International Journal of Computer Applications |
Foundation of Computer Science (FCS), NY, USA |
Volume 62 - Number 19 |
Year of Publication: 2013 |
Authors: Vikas Kumar Sihag, Subhash Kumar |
10.5120/10185-5005 |
Vikas Kumar Sihag, Subhash Kumar . Graph based Text Document Clustering by Detecting Initial Centroids for k-Means. International Journal of Computer Applications. 62, 19 ( January 2013), 1-4. DOI=10.5120/10185-5005
Document clustering is used in information retrieval to organize a large collection of text documents into some meaningful clusters. k-means clustering algorithm of pratitional category, performs well on document clustering. k-means organizes a large collection of items into k clusters so that a criterion function is optimized.
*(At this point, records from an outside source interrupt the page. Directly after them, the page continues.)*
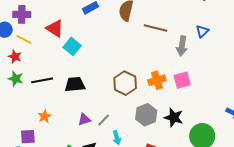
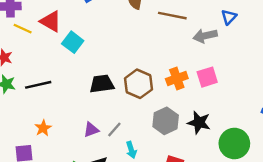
yellow line: (24, 39) -> (23, 29), moved
gray arrow: (182, 46) -> (205, 36), turned 72
black trapezoid: (75, 84) -> (102, 84), moved

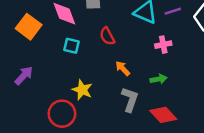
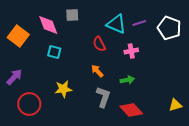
red semicircle: (107, 36) -> (99, 44), moved
yellow star: (82, 90) -> (63, 89), turned -30
red circle: (62, 114) -> (29, 104), moved

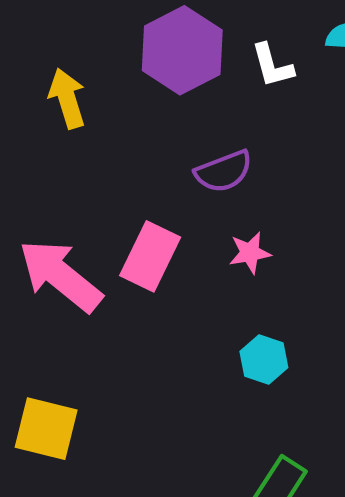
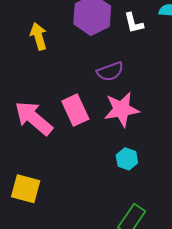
pink star: (250, 253) -> (121, 109), size x1.8
pink rectangle: (150, 256) -> (75, 110), turned -52

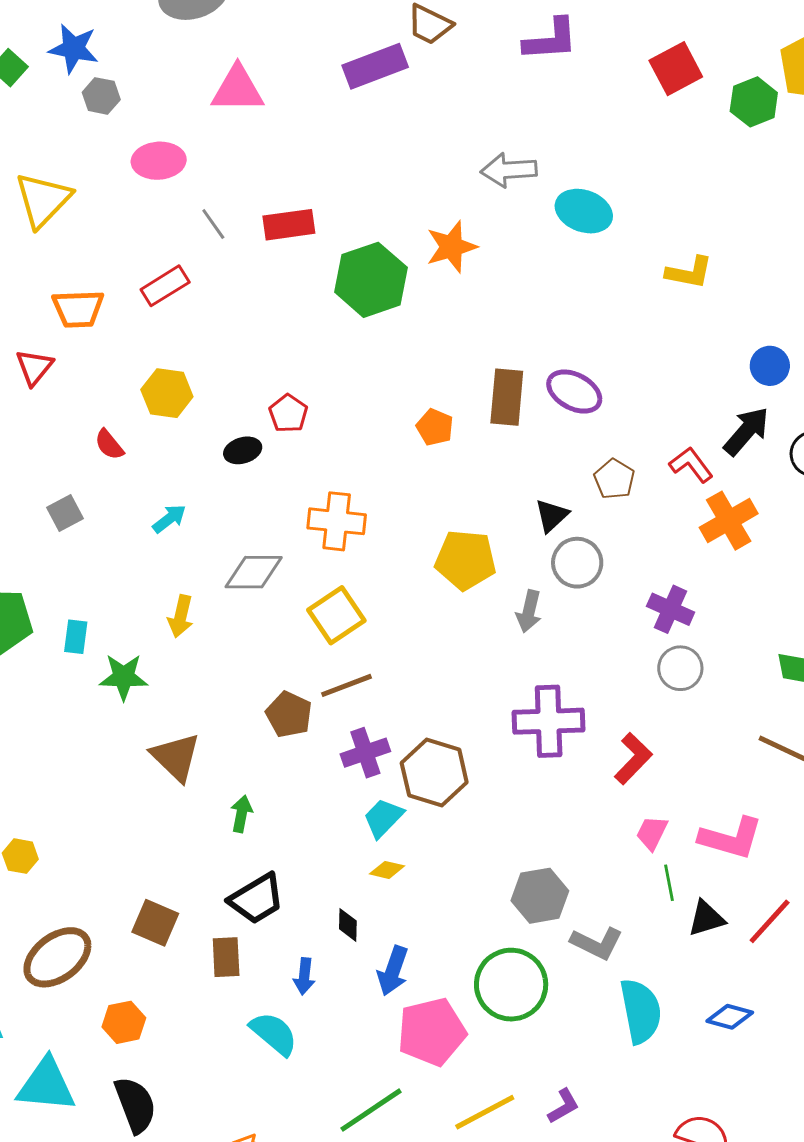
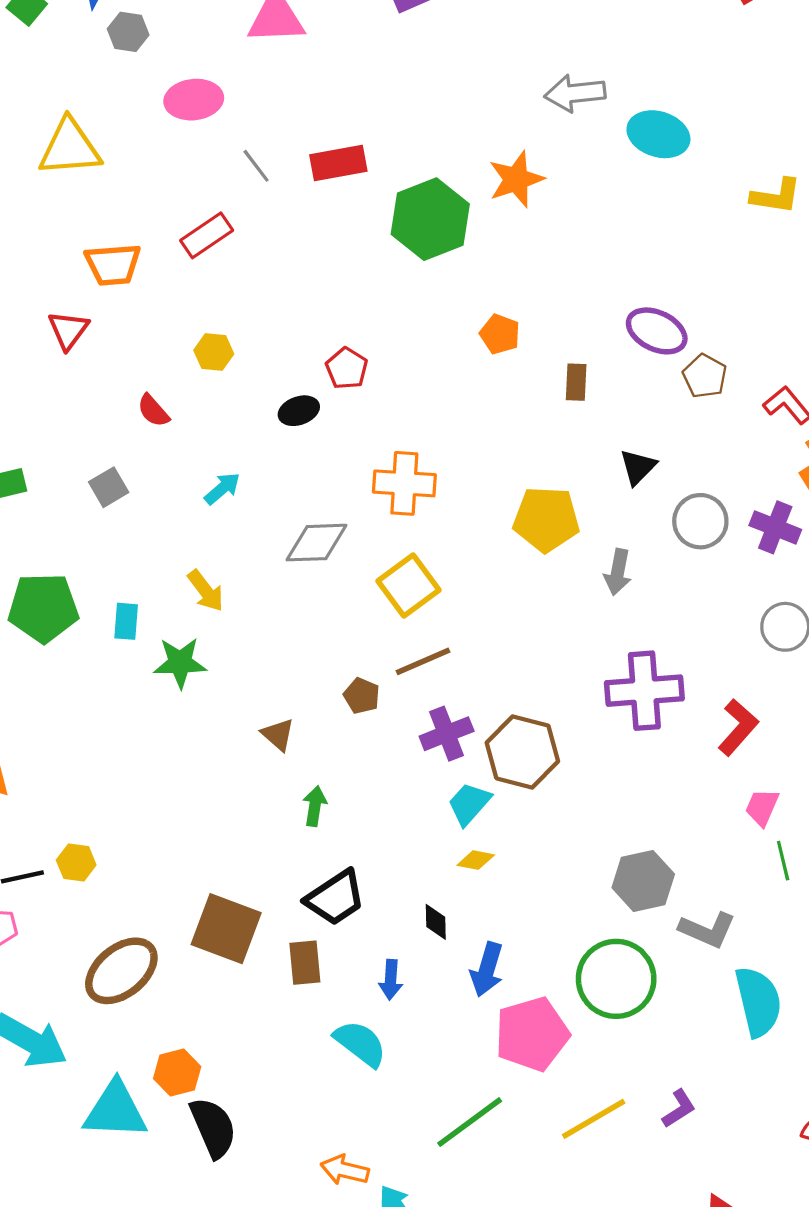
yellow triangle: (43, 200) -> (70, 148), turned 44
yellow hexagon: (167, 393) -> (214, 352), size x0.7
brown rectangle: (507, 397) -> (576, 382), moved, size x0.6
orange pentagon: (435, 427) -> (500, 334), moved
brown pentagon: (614, 479) -> (705, 376), moved
gray circle: (577, 563) -> (700, 521), moved
purple cross: (671, 609) -> (775, 527), moved
yellow arrow: (181, 616) -> (206, 591), moved, turned -48
brown pentagon: (289, 715) -> (362, 696), size x0.7
brown triangle: (176, 757) -> (278, 735), moved, size x0.6
brown square: (155, 923) -> (226, 929), size x1.4
orange hexagon: (124, 1022) -> (177, 1073), moved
As it is sensitive to the initial values of cluster centroids, this paper proposes a graph based method to calculate the appropriate initial cluster centroids. Document collection is represented as a graphical network in which a node represents a document and an edge represents the similarity between two documents. In order to calculate initial centroids, community structure present in graphical network is detected using edge deletion technique. Using community structure, centrality of each node is calculated. Centrality value of a node represents its candidature of being a cluster centroid. Use of community structure assures that calculated centroids have sufficient number of topically related documents and centroids are well separated from each other. k-means with these initial centroids provides a significant improvement over simple k-means for text document clustering.